- HOW TO COMPLETE THIS TASK:
Everything in the listing should be transcribed exactly, apart from the pictures.

- RECORDS TO USE:
<<<<
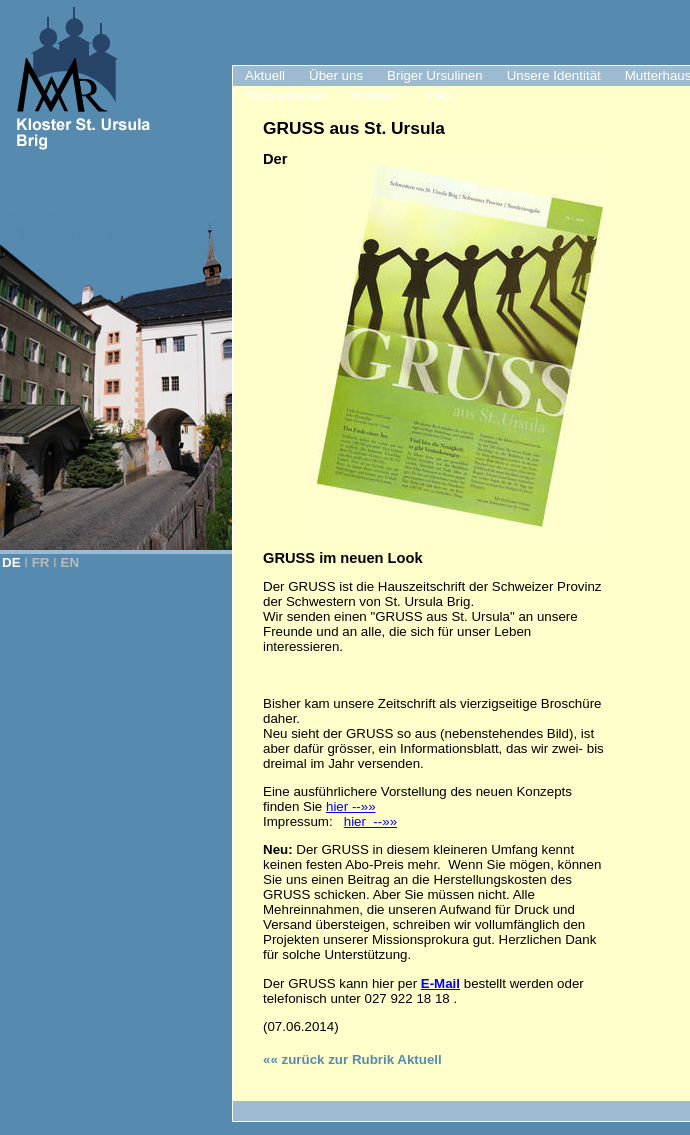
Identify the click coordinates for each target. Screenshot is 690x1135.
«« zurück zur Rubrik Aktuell (352, 1059)
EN (70, 562)
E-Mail (440, 983)
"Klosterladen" (287, 95)
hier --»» (351, 806)
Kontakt (375, 95)
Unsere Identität (554, 75)
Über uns (336, 75)
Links (437, 95)
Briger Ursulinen (435, 75)
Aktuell (265, 75)
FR (41, 562)
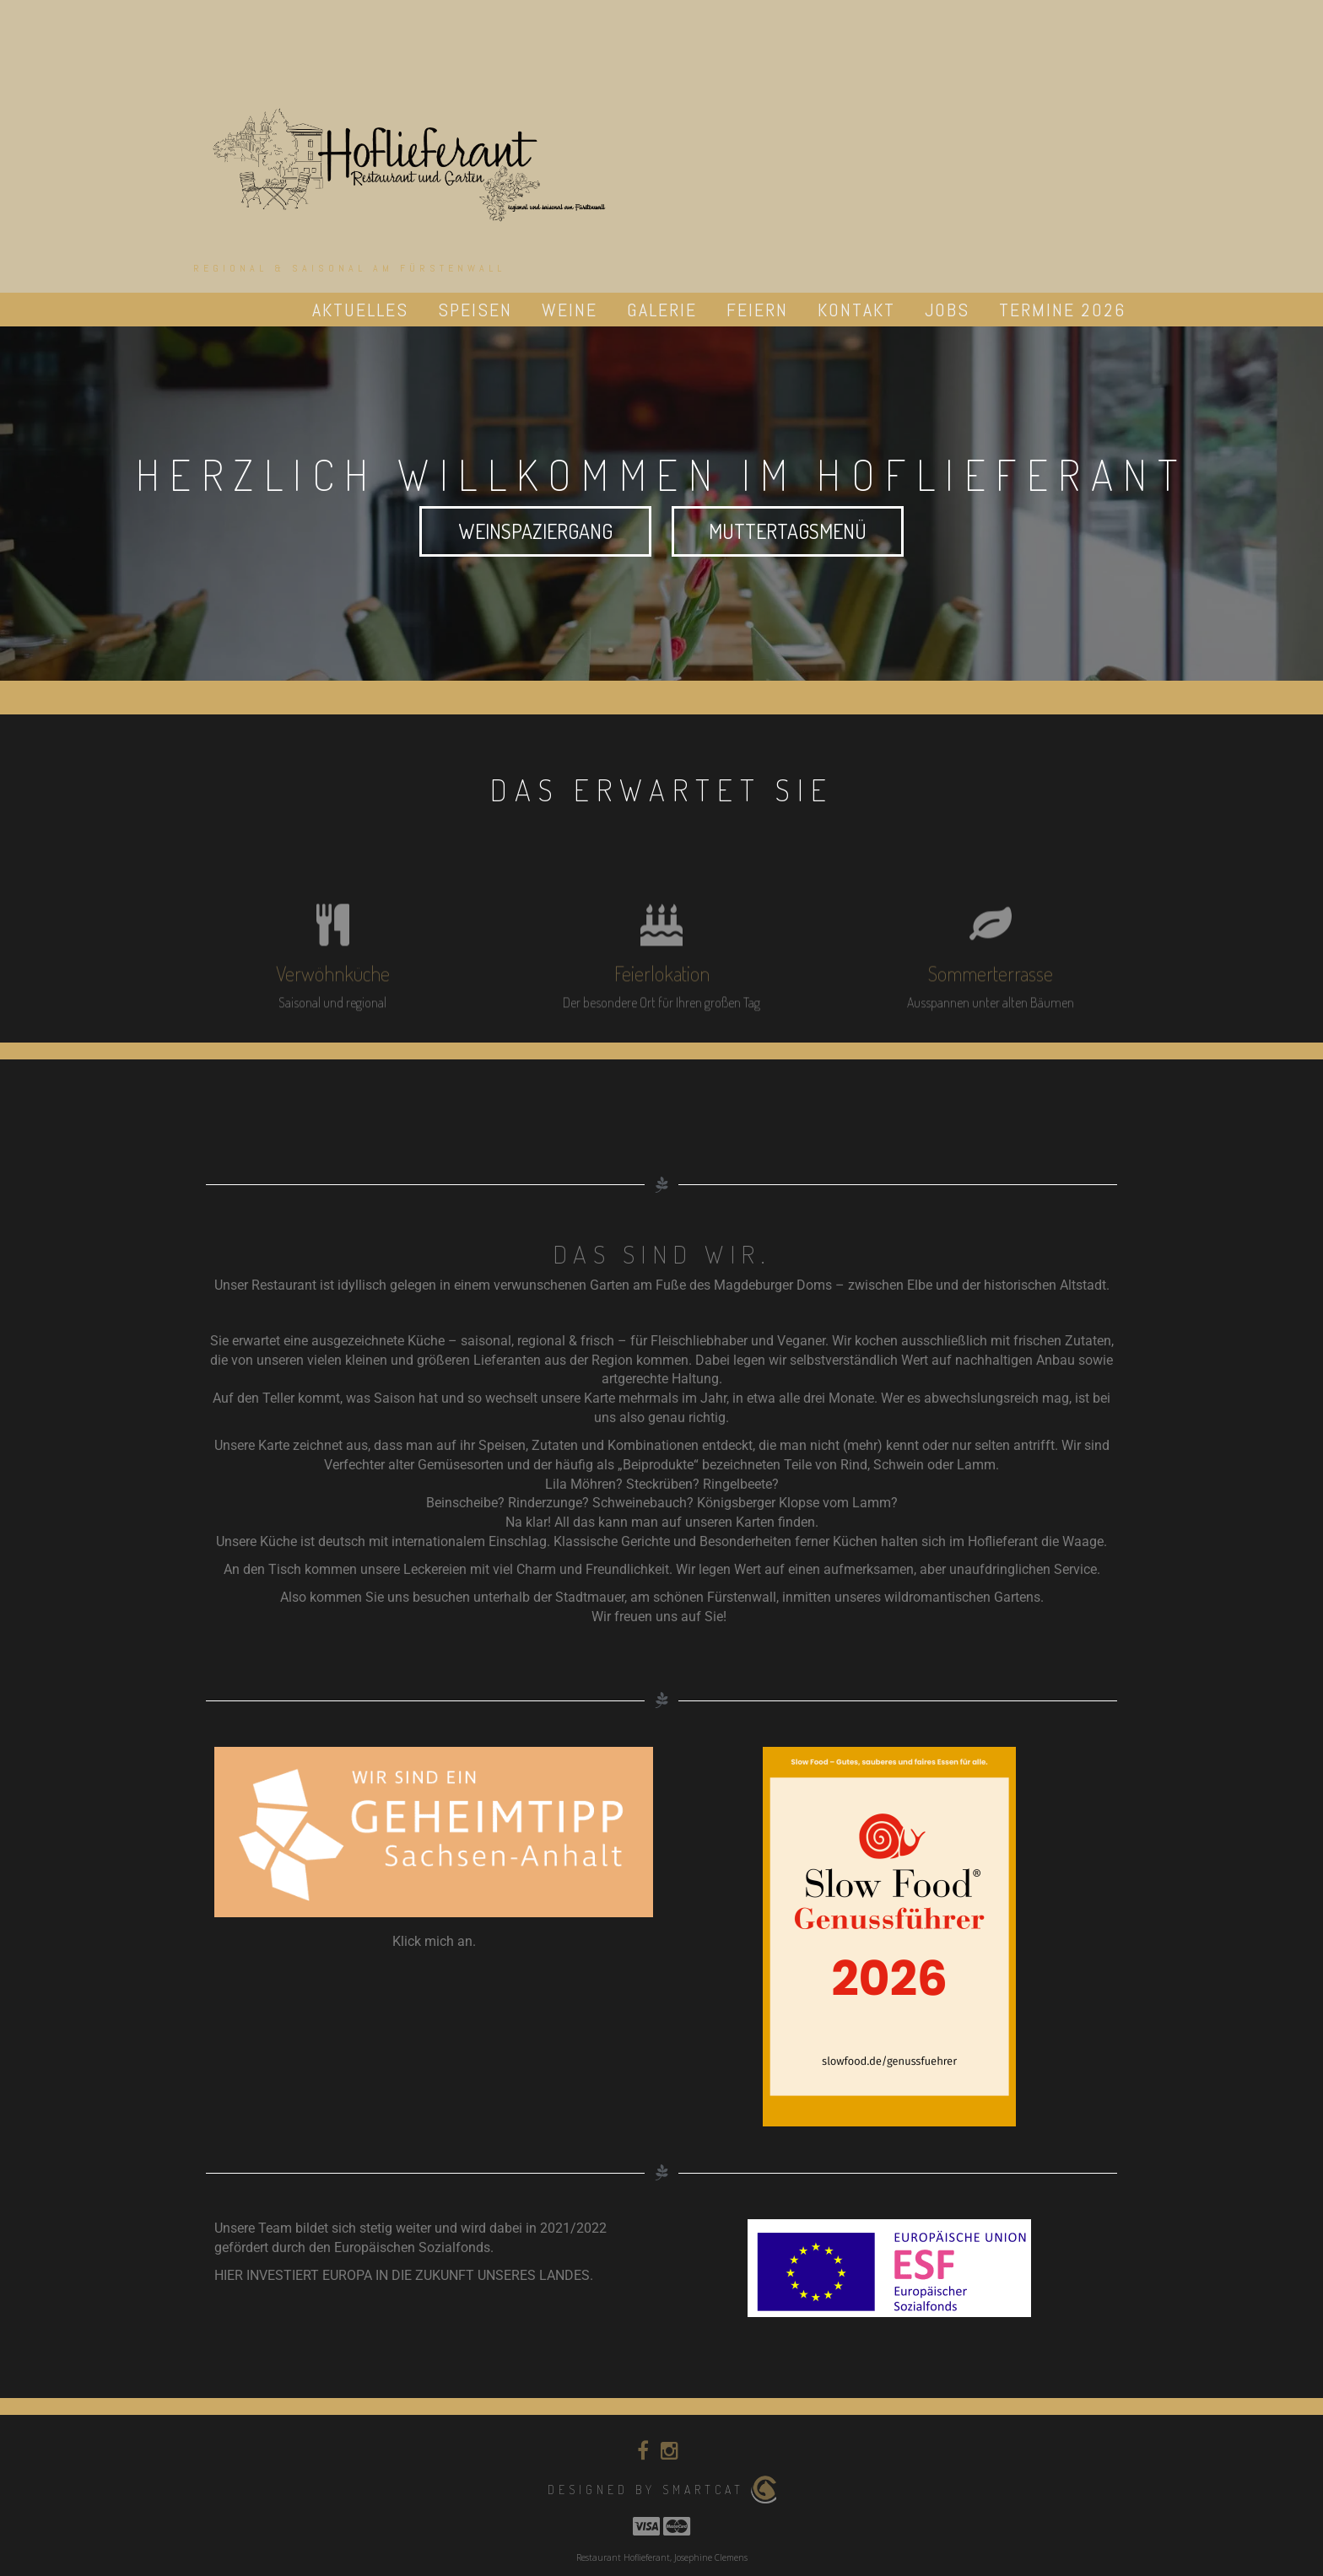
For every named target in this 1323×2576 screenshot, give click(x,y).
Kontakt (856, 309)
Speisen (475, 309)
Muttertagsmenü (788, 531)
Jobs (947, 309)
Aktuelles (360, 309)
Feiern (757, 309)
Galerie (662, 309)
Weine (569, 309)
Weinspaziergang (536, 531)
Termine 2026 (1062, 309)
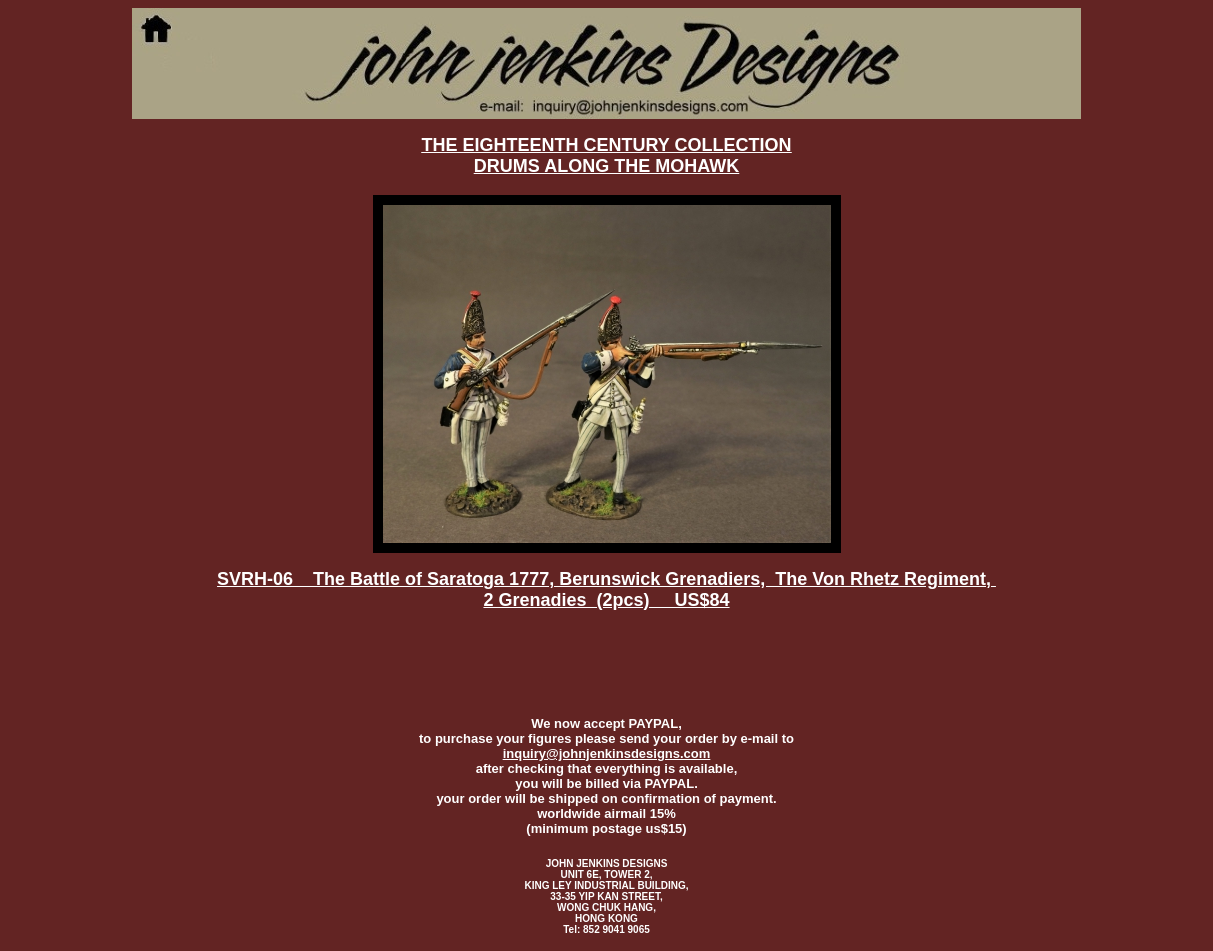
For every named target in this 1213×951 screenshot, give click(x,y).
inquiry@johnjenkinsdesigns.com (607, 753)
>>>>
- REPLY TO THE TASK:
Identify the click coordinates for each target. Screenshot is 690x1135.
«« zurück zur Rubrik Aktuell (352, 1059)
EN (70, 562)
E-Mail (440, 983)
"Klosterladen" (287, 95)
hier --»» (351, 806)
Kontakt (375, 95)
Unsere Identität (554, 75)
Über uns (336, 75)
Links (437, 95)
Briger Ursulinen (435, 75)
Aktuell (265, 75)
FR (41, 562)
For every named target in this 1323×2576 screenshot, give click(x,y).
Kontakt (856, 309)
Speisen (475, 309)
Muttertagsmenü (788, 531)
Jobs (947, 309)
Aktuelles (360, 309)
Feiern (757, 309)
Galerie (662, 309)
Weine (569, 309)
Weinspaziergang (536, 531)
Termine 2026 (1062, 309)
For every named target in this 1213×951 screenshot, give click(x,y).
inquiry@johnjenkinsdesigns.com (607, 753)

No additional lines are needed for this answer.